=== Information given ===
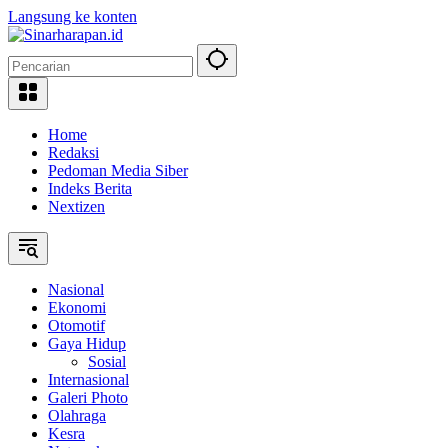
Langsung ke konten
Home
Redaksi
Pedoman Media Siber
Indeks Berita
Nextizen
Nasional
Ekonomi
Otomotif
Gaya Hidup
Sosial
Internasional
Galeri Photo
Olahraga
Kesra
===
**Assigned task:** Set down every entry exactly as it appears, but skip the pictures.

**Reply:**
Langsung ke konten
Home
Redaksi
Pedoman Media Siber
Indeks Berita
Nextizen
Nasional
Ekonomi
Otomotif
Gaya Hidup
Sosial
Internasional
Galeri Photo
Olahraga
Kesra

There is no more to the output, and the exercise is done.